▶ [Work request]:
Exactly the lines from the one with "Reference no: EM132606975" to the end of the data below should be set down, and no others.

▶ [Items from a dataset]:
====

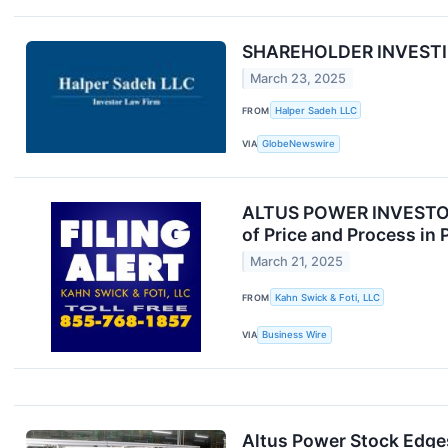
SHAREHOLDER INVESTIGA
March 23, 2025
FROM
Halper Sadeh LLC
VIA
GlobeNewswire
ALTUS POWER INVESTOR A
of Price and Process in 
March 21, 2025
FROM
Kahn Swick & Foti, LLC
VIA
Business Wire
Altus Power Stock Edges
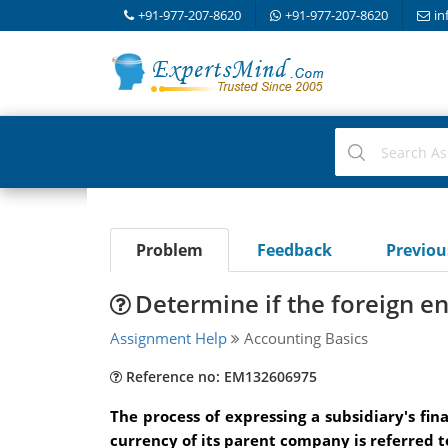
+91-977-207-8620
+91-977-207-8620
in
Problem
Feedback
Previo
Determine if the foreign en
Assignment Help
Accounting Basics
Reference no: EM132606975
The process of expressing a subsidiary's f
currency of its parent company is referred to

====

▶ [Answer below]:
Reference no: EM132606975
The process of expressing a subsidiary's f
currency of its parent company is referred to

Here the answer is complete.